What are ADMET, PK, and PD, and how do they guide lead optimization?ADMET covers Absorption, Distribution, Metabolism, Excretion, and Toxicity—determinants of a drug’s behavior and safety in the body. PK (what the body does to the drug) and PD (what the drug does to the body) frame these properties. Lead optimization tunes efficacy, potency, selectivity/safety, and bioavailability to improve clinical success odds.
What is retrosynthesis, and how can AI help make synthesis practical?Retrosynthesis plans routes from a target product back to simpler precursors, but each step can branch into ~10^4 transformations, causing combinatorial explosion. Data‑driven models help rank plausible disconnections and routes, enabling faster, cheaper synthesis planning for both novel and existing drugs, and supporting process chemistry for scale‑up.
Why does protein structure prediction (e.g., AlphaFold) matter for drug discovery?Protein function is tightly linked to 3D structure, yet experimental determination lags far behind sequence data. Accurate structure prediction accelerates target understanding, binding‑site identification, docking, and mechanism hypotheses—compressing timelines and increasing the quality of structure‑based design decisions.

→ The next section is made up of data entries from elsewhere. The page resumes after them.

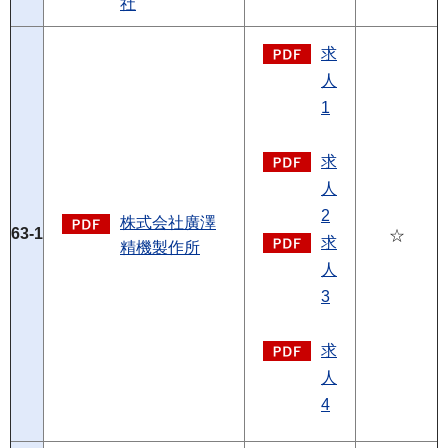
社
求
人
1
求
人
2
株式会社廣澤
63-1
☆
求
精機製作所
人
3
求
人
4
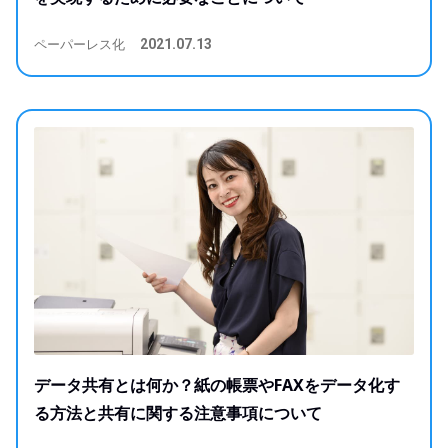
ペーパーレス化
2021.07.13
データ共有とは何か？紙の帳票やFAXをデータ化す
る方法と共有に関する注意事項について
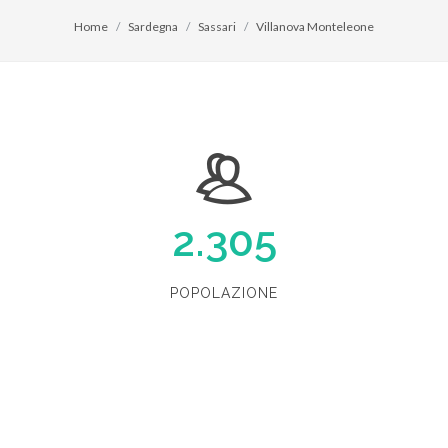
Home
Sardegna
Sassari
Villanova Monteleone
2.305
POPOLAZIONE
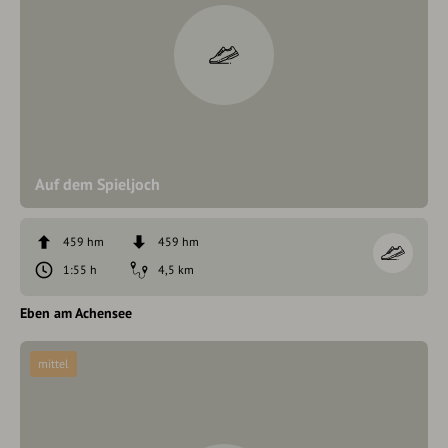
Auf dem Spieljoch
459 hm
459 hm
1:55 h
4,5 km
Eben am Achensee
mittel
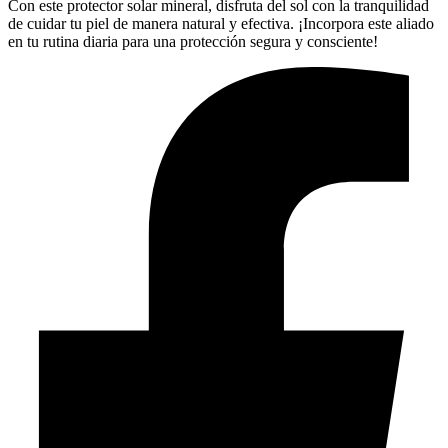
Con este protector solar mineral, disfruta del sol con la tranquilidad
de cuidar tu piel de manera natural y efectiva. ¡Incorpora este aliado
en tu rutina diaria para una protección segura y consciente!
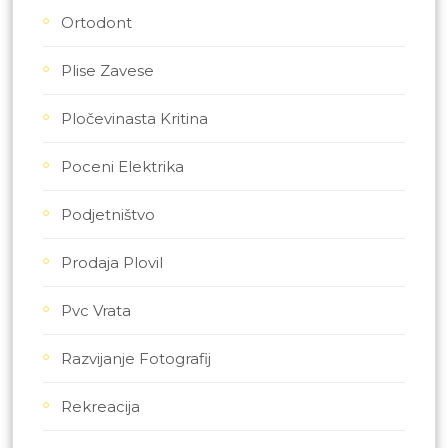
Ortodont
Plise Zavese
Pločevinasta Kritina
Poceni Elektrika
Podjetništvo
Prodaja Plovil
Pvc Vrata
Razvijanje Fotografij
Rekreacija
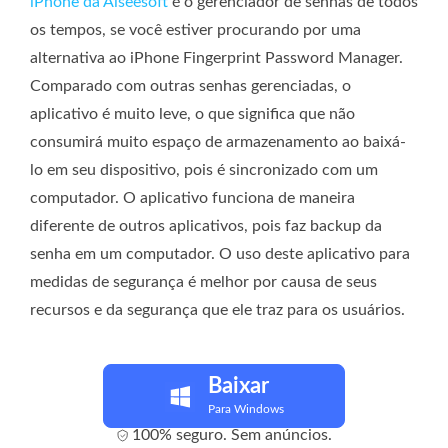
iPhone da Aiseesoft
é o gerenciador de senhas de todos
os tempos, se você estiver procurando por uma
alternativa ao iPhone Fingerprint Password Manager.
Comparado com outras senhas gerenciadas, o
aplicativo é muito leve, o que significa que não
consumirá muito espaço de armazenamento ao baixá-
lo em seu dispositivo, pois é sincronizado com um
computador. O aplicativo funciona de maneira
diferente de outros aplicativos, pois faz backup da
senha em um computador. O uso deste aplicativo para
medidas de segurança é melhor por causa de seus
recursos e da segurança que ele traz para os usuários.
Baixar
Para Windows
100% seguro. Sem anúncios.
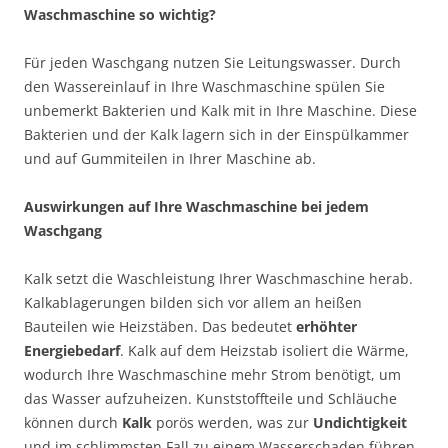
Waschmaschine so wichtig?
Für jeden Waschgang nutzen Sie Leitungswasser. Durch
den Wassereinlauf in Ihre Waschmaschine spülen Sie
unbemerkt Bakterien und Kalk mit in Ihre Maschine. Diese
Bakterien und der Kalk lagern sich in der Einspülkammer
und auf Gummiteilen in Ihrer Maschine ab.
Auswirkungen auf Ihre Waschmaschine bei jedem
Waschgang
Kalk setzt die Waschleistung Ihrer Waschmaschine herab.
Kalkablagerungen bilden sich vor allem an heißen
Bauteilen wie Heizstäben. Das bedeutet
erhöhter
Energiebedarf
. Kalk auf dem Heizstab isoliert die Wärme,
wodurch Ihre Waschmaschine mehr Strom benötigt, um
das Wasser aufzuheizen. Kunststoffteile und Schläuche
können durch
Kalk
porös werden, was zur
Undichtigkeit
und im schlimmsten Fall zu einem Wasserschaden führen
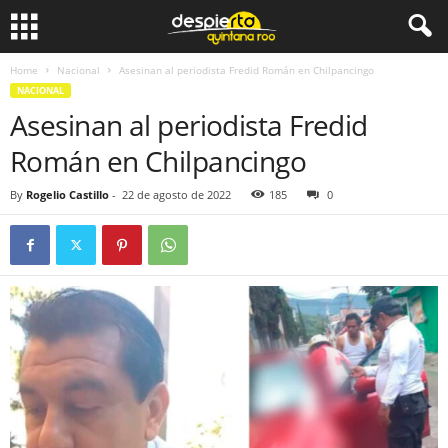
Home
Nacional
Asesinan al periodista Fredid Román en Chilpancingo
NACIONAL
Asesinan al periodista Fredid
Román en Chilpancingo
By
Rogelio Castillo
-
22 de agosto de 2022
185
0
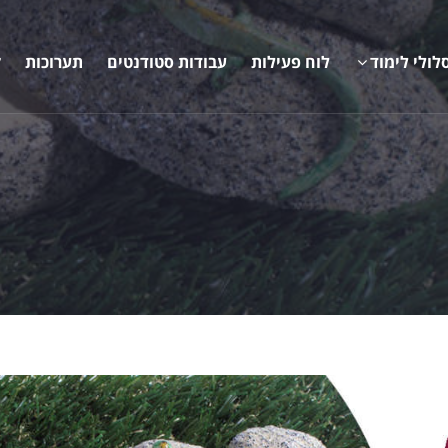
לולי לימוד
לוח פעילות
עבודות סטודנטים
תערוכות
ק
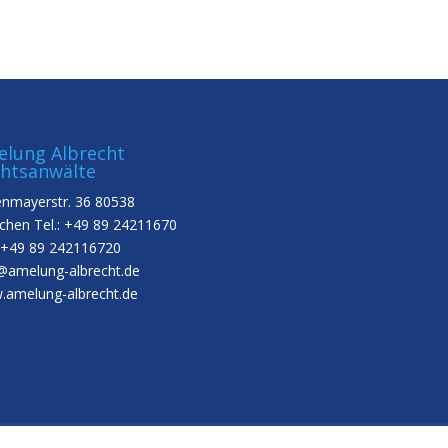
lung Albrecht
htsanwälte
nmayerstr. 36 80538
hen Tel.: +49 89 24211670
 +49 89 242116720
@amelung-albrecht.de
amelung-albrecht.de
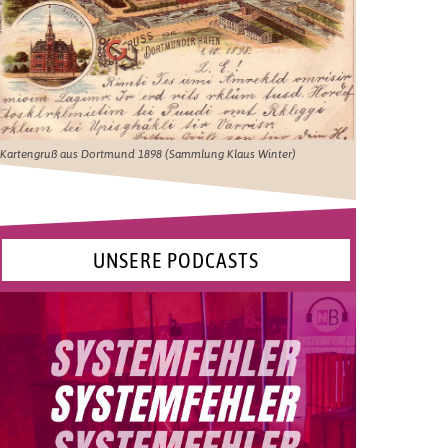
Kartengruß aus Dortmund 1898 (Sammlung Klaus Winter)
UNSERE PODCASTS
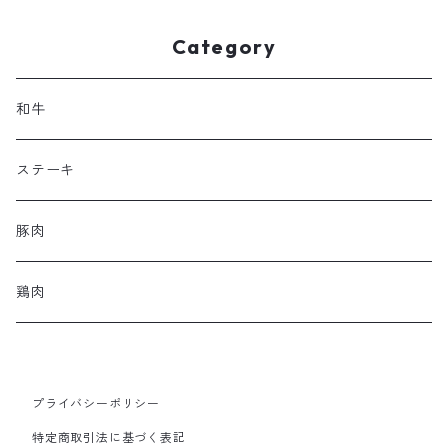
Category
和牛
ステーキ
豚肉
鶏肉
プライバシーポリシー
特定商取引法に基づく表記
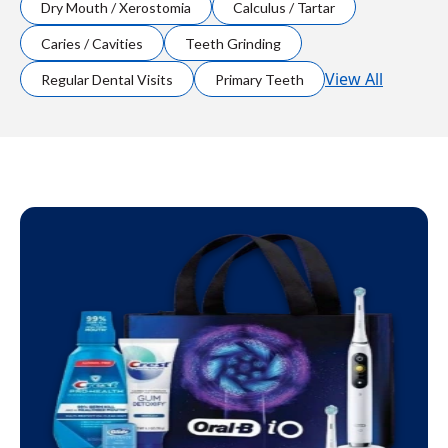
Dry Mouth / Xerostomia
Calculus / Tartar
Caries / Cavities
Teeth Grinding
View All
Regular Dental Visits
Primary Teeth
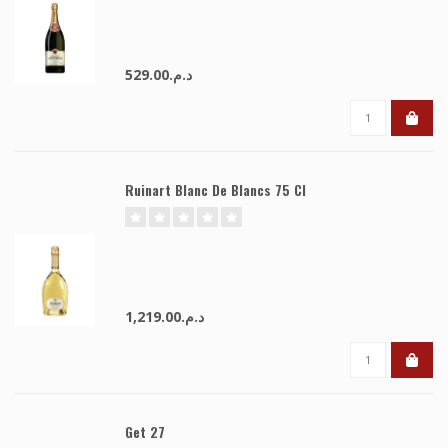
د.م.529.00
Ruinart Blanc De Blancs 75 Cl
د.م.1,219.00
Get 27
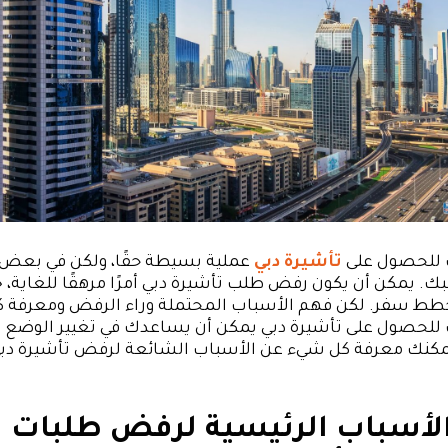
 للحصول على
تأشيرة دبي
عملية بسيطة حقًا، ولكن في بعض ا
. يمكن أن يكون رفض طلب تأشيرة دبي أمرًا مرهقًا للغاية، خا
طط سفر. لكن فهم الأسباب المحتملة وراء الرفض ومعرفة كي
للحصول على تأشيرة دبي يمكن أن يساعدك في تغيير الوضع ب
 يمكنك معرفة كل شيء عن الأسباب الشائعة لرفض تأشيرة دبي
أسباب الرئيسية لرفض طلبات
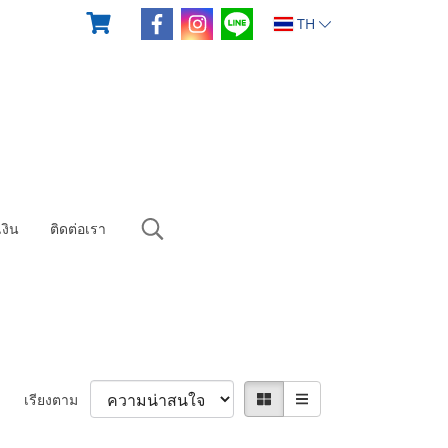
TH
งิน
ติดต่อเรา
เรียงตาม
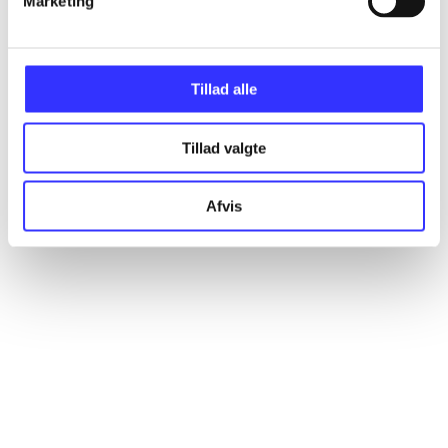
Marketing
Artikler
Alle registrerede artikler fordelt på udgivelser
Tillad alle
...
Tillad valgte
...
Afvis
...
...
...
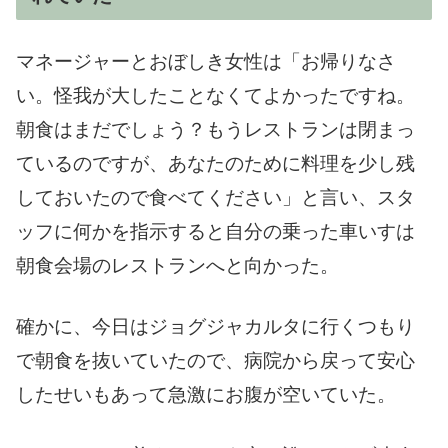
マネージャーとおぼしき女性は「お帰りなさ
い。怪我が大したことなくてよかったですね。
朝食はまだでしょう？もうレストランは閉まっ
ているのですが、あなたのために料理を少し残
しておいたので食べてください」と言い、スタ
ッフに何かを指示すると自分の乗った車いすは
朝食会場のレストランへと向かった。
確かに、今日はジョグジャカルタに行くつもり
で朝食を抜いていたので、病院から戻って安心
したせいもあって急激にお腹が空いていた。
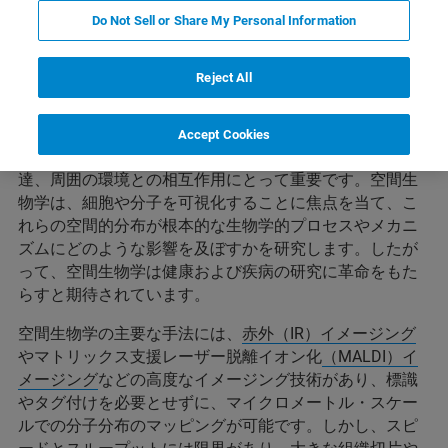
Do Not Sell or Share My Personal Information
空間生物学とは？
Reject All
生体内では、細胞は三次元組織内で相互作用し、集合し
Accept Cookies
ています。細胞の空間的な方向と位置は、その機能、発
達、周囲の環境との相互作用にとって重要です。空間生
物学は、細胞や分子を可視化することに焦点を当て、こ
れらの空間的分布が根本的な生物学的プロセスやメカニ
ズムにどのような影響を及ぼすかを研究します。したが
って、空間生物学は健康および疾病の研究に革命をもた
らすと期待されています。
空間生物学の主要な手法には、
赤外（IR）イメージング
やマトリックス支援レーザー脱離イオン化
（MALDI）イ
メージング
などの高度なイメージング技術があり、標識
やタグ付けを必要とせずに、マイクロメートル・スケー
ルでの分子分布のマッピングが可能です。しかし、スピ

How are molecules represented for ML, and what tools are commonly used?Molecules can be represented as SMILES strings and converted into numerical features such as fingerprints (e.g., ECFP6 1024‑bit vectors). Canonical SMILES standardize a unique text form; isomeric SMILES capture stereochemistry (critical for activity). Toolkits like RDKit integrate with ML libraries to compute descriptors, visualize structures, reduce dimensionality (e.g., PCA), and build simple models (e.g., logistic regression) for rapid prototyping.